The benefits are not just around the staff and the product. Another Rootstock spokesman commented: “One of the big things about this, you have been to Dreamforce and you see what we have to spend and do to get to the audience (there). Its not just at Dreamforce. Its World Tours and going out to all the Salesforce account executives. Now what this does is it clears the path. There is just one ERP supplier that is focused on manufacturing and distribution for them (Salesforce) to think about. That is a huge economy of scale on the marketing side, let alone the development side where we get all the developers. That is a huge advantage now and it will be a lot easier to let the ecosystem know we are there.

What does this mean for Rootstock? The key is that they are likely to get more time from those AE’s and will become the preferred partner in those manufacturing and distribution firms. This is bad news for their competitors. So who does Garrehy see those as? “Our targets are SAP and Infor we are replacing some significant accounts. We compete against both Infor Syteline and Infor LN.”

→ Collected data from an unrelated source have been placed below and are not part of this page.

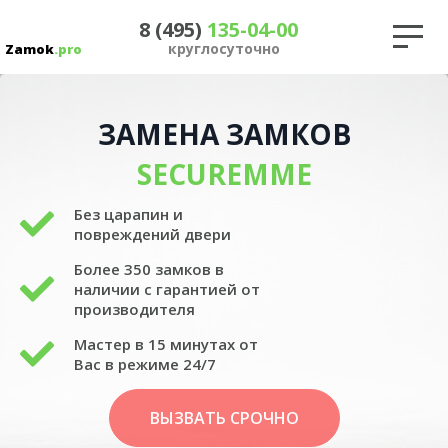
8 (495)
135-04-00
круглосуточно
Zamok
.pro
ЗАМЕНА ЗАМКОВ
SECUREMME
Без царапин и
повреждений двери
Более 350 замков в
наличии с гарантией от
производителя
Мастер в 15 минутах от
Вас в режиме 24/7
ВЫЗВАТЬ СРОЧНО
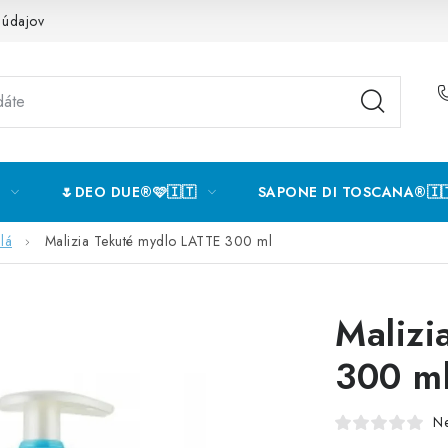
 údajov
🌷DEO DUE®️🩷🇮🇹
SAPONE DI TOSCANA®️🇮
lá
Malizia Tekuté mydlo LATTE 300 ml
Malizi
300 m
N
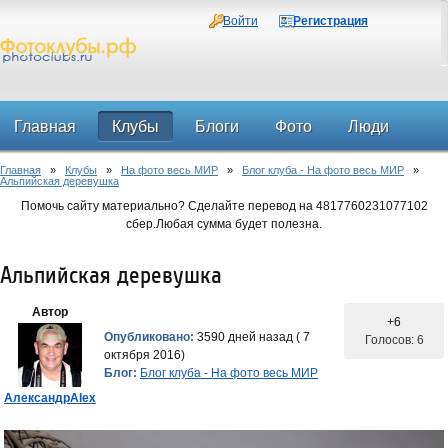
Войти
Регистрация
Главная
Клубы
Блоги
Фото
Люди
Главная
»
Клубы
»
На фото весь МИР
»
Блог клуба - На фото весь МИР
»
Форум
Альпийская деревушка
Помочь сайту материально? Сделайте перевод на 4817760231077102
сбер.Любая сумма будет полезна.
Альпийская деревушка
Автор
+6
Опубликовано:
3590 дней назад ( 7
Голосов: 6
октября 2016)
Блог:
Блог клуба - На фото весь МИР
АлександрAlex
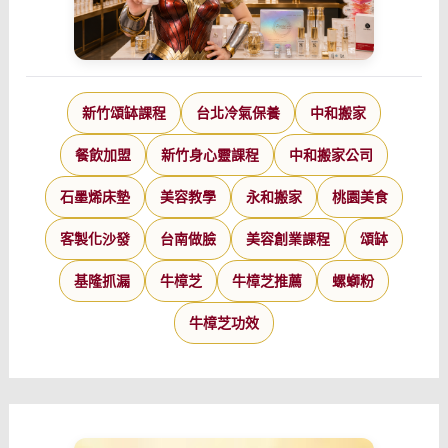
新竹頌缽課程
台北冷氣保養
中和搬家
餐飲加盟
新竹身心靈課程
中和搬家公司
石墨烯床墊
美容教學
永和搬家
桃園美食
客製化沙發
台南做臉
美容創業課程
頌缽
基隆抓漏
牛樟芝
牛樟芝推薦
螺螄粉
牛樟芝功效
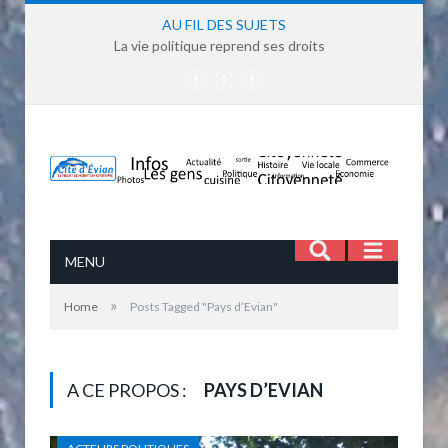
AU FIL DES SUJETS
La vie politique reprend ses droits
MENU
»
Home
Posts Tagged "Pays d’Evian"
A CE PROPOS :
PAYS D’EVIAN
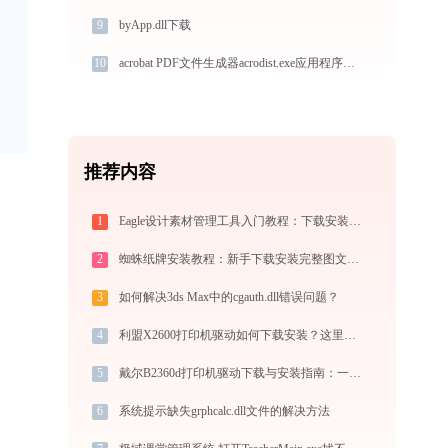
9
byApp.dll下载
10
acrobat PDF文件生成器acrodist.exe应用程序错误0xc0000006解决方法
推荐内容
1
Eagle设计素材管理工具入门教程：下载安装与核心功能详解
2
蜘蛛纸牌安装教程：新手下载安装完整图文指南
3
如何解决3ds Max中的cgauth.dll错误问题？
4
利盟X2600打印机驱动如何下载安装？这里有你需要的所有信息
5
戴尔B2360d打印机驱动下载与安装指南：一步步教您操作
6
系统提示缺失grphcalc.dll文件的解决方法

It shows the ambition of Garrehy that he named two of the big three ERP companies. With Jan Baan on his board of advisors he has someone he can turn to for advice on competing with those products.  Oracle and NetSuite are as big a threat though. NetSuite may find that Rootstock becomes a bigger competitor, at least in the US and Europe.

Financing and the future

Garrehy was already in the process of raising funds for Rootstock. That process was put on hold though when this opportunity rose. He commented that he will return to seeking more investors. However, this acquisition should also help that conversation going forward. He confirmed where the finance for Kenandy acquisition is coming from. “The financing came from Rootstock, but we expect to raise a C round to fund the aggressive growth plans we have for the combined companies.”

One might expect Salesforce Ventures to make a further investment to fuel Rootstock’s growth. Rootstock is significantly stronger than it was a few months ago. It has also reduced one of the pain points of growth, finding talent.

What does this mean

Veni vidi, vici? What was impressive was the speed of the deal. Garrehy summarized neatly by saying. “I saw the opportunity, our board said go after it and I did it.” Not quite Julius Caesar’s immortal quote of “I came, I saw I conquered” but his own version of it.

With Rootstock yet to announce more major wins in the near future it has catapulted itself into a strong position in the Manufacturing and Wholesale ERP market. Garrehy has once again proved that he is a decisive leader as well as hands on.